Is Beta important for investing in stocks?
What is Beta?
There are many different strategies and investment styles you can use for investing in stocks, with different market conditions requiring different investment approaches. For example, one investor’s view of what constitutes a “safe haven” or a defensive investment will differ from another’s. Different investors will also have different views on how best to maximise profit, or on what constitutes investment break-even. Beta analysis is one criterion for investment.
Beta measures the volatility of a stock or a portfolio, or its systematic risk, in comparison to the wider market as a whole. It is used in the capital asset pricing model (CAPM), which calculates the expected return of an asset based on its Beta and expected market returns. This is used, for example, in DCF (discounted cash flow) valuations. A Beta of less than 1 indicates the security is less volatile than the market overall, while greater than 1 indicates higher volatility than the market. For example, if a stock's Beta is 1.2, it is theoretically 20% more volatile than the market.
Beta analysis – Risky or safe?
With economic ups and downs, or fluctuations in oil prices or currencies, it is difficult for any investor to analyse risk. However, factors like Beta, a company’s fundamentals, or its stock price performance relative to a stock’s industry sector, or relative to a broader index, can assist investors to minimize their risk. Beta is one factor connected with stock price risk, but it has limits for those investors who are more interested in fundamental risk factors.
High-Beta stocks are supposedly riskier, but have the potential to generate higher returns; low-Beta stocks are lower risk but also (in theory) lower return.

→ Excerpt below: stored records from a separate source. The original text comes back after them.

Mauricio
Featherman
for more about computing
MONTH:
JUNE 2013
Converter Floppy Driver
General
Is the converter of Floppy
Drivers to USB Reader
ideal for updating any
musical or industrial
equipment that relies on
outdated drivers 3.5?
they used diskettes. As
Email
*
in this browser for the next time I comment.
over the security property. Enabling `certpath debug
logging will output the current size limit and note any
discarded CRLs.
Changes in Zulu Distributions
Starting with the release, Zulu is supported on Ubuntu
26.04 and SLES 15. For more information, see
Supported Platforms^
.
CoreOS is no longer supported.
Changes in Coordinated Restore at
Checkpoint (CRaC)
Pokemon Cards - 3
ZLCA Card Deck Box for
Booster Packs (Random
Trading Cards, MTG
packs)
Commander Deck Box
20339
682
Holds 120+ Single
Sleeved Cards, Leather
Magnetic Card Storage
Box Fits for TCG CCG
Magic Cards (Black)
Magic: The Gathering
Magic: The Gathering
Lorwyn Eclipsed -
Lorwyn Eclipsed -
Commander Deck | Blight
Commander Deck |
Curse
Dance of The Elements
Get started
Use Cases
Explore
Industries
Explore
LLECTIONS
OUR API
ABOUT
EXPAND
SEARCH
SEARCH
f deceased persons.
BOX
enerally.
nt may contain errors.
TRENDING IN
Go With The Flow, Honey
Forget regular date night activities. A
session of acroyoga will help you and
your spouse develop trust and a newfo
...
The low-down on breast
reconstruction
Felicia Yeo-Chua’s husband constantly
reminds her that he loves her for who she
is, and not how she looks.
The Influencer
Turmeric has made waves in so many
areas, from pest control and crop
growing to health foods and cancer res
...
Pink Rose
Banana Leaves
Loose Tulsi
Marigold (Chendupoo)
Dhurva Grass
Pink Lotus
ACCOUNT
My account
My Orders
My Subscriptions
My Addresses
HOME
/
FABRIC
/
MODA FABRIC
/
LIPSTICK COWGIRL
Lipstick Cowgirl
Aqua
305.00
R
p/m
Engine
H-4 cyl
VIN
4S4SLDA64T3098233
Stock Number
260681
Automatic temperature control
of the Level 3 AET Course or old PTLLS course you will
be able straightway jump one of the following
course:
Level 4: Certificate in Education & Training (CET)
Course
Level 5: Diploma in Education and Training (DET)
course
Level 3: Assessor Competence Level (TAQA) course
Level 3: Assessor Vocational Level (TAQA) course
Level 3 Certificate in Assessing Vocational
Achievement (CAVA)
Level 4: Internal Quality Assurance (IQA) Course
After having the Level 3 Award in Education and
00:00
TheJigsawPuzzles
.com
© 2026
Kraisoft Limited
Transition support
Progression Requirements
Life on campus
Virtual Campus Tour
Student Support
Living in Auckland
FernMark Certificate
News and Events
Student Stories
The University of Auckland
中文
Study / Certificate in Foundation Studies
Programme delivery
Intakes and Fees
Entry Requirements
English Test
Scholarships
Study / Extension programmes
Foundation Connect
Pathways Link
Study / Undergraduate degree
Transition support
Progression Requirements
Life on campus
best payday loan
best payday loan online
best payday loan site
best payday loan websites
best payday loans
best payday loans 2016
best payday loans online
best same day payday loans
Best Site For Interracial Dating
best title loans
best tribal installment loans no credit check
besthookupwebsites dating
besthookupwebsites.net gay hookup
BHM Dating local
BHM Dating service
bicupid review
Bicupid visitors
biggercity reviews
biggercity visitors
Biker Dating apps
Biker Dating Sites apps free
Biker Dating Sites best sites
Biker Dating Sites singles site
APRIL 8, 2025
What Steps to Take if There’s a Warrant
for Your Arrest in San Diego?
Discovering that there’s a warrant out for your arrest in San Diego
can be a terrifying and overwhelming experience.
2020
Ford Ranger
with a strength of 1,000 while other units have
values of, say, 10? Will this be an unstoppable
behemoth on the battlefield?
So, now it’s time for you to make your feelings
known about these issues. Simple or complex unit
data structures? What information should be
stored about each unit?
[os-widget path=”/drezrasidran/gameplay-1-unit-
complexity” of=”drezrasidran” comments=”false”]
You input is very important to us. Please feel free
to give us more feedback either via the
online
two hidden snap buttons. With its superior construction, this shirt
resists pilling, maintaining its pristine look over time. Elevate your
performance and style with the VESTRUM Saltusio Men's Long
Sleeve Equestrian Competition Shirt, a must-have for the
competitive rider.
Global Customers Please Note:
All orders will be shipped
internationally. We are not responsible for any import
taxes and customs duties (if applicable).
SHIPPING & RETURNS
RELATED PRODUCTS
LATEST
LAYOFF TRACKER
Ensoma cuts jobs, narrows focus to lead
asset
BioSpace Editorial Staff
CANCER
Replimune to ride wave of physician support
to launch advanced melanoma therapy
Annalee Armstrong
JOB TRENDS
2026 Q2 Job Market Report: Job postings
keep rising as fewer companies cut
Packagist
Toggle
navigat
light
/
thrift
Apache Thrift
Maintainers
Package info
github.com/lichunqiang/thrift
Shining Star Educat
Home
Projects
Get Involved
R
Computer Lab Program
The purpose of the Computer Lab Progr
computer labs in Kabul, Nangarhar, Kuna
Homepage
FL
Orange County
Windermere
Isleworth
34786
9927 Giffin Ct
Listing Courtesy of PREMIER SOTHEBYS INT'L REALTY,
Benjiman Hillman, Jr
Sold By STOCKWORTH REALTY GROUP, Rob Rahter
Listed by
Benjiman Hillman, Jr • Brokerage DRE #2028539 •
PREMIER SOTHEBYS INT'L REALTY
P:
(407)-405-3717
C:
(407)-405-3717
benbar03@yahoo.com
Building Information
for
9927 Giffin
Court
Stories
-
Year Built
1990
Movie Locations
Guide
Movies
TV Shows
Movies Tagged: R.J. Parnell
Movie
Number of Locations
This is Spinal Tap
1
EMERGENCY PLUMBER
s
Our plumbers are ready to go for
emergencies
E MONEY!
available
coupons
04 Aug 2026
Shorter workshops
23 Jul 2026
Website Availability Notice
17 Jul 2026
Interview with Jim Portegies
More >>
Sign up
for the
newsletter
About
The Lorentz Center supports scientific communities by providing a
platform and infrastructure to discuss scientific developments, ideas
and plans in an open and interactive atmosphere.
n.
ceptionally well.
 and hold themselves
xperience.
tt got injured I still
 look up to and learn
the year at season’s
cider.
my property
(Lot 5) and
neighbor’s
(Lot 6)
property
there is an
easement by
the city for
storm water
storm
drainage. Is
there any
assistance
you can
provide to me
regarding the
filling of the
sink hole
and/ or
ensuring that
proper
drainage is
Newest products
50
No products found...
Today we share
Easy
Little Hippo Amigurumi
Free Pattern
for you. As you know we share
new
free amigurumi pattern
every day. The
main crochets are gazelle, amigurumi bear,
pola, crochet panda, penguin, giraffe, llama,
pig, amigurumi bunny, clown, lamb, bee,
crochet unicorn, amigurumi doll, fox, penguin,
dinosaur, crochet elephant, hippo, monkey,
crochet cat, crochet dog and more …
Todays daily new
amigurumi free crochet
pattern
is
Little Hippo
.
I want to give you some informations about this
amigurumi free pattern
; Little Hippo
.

Beta is a quantifiable measure which gives investors a bit of clarity on the likely characteristics of a company’s share price performance and helps them to analyse risk factors better. Variations in Beta depend on factors like the broader market index used in the analysis and the time period measured.
On the other hand, Beta analysis has its own shortcomings. Importantly, Beta does not take account of new information or incorporate any new risk factors which are not already known about. Also, a singles stock’s Beta is volatile and can change over time. Thus for short term traders, Beta is a reasonably good risk metric, while for long-term investors it is less useful.
Example – looking at Beta for a Chinese tech stock
Baidu, Inc. (NASDAQ: BIDU), an American Depository Receipt listed on the U.S. Stock Exchange, is a Chinese-language Internet search provider, providing Chinese-language internet search services. The company currently trades at a Beta of 2.25, compared to competitors, such as Sohu.com Inc (NASDAQ: SOHU) at 1.90 and SINA Corp (NASDAQ: SINA) at 1.63. A Beta in excess of 1 for both stocks indicates that the industry overall is higher risk.
However, the fact that Baidu has the highest Beta suggests that on a short–term view it is a marginally more risky stock than its peers. For example, Baidu’s current investment in its O2O business (Online to offline) is negatively impacting margins and putting downward pressure on earnings, meaning for example that forward earnings guidance has been below investor expectations.
This in turn has affected short-term share price performance. Thus Baidu shares have been more volatile relative to the market, and this is reflected in their higher Beta. If, however, this investment were to pay off in due course, then a higher Beta would imply that, with enhanced growth prospects, the stock could outperform relative to the market over the longer term.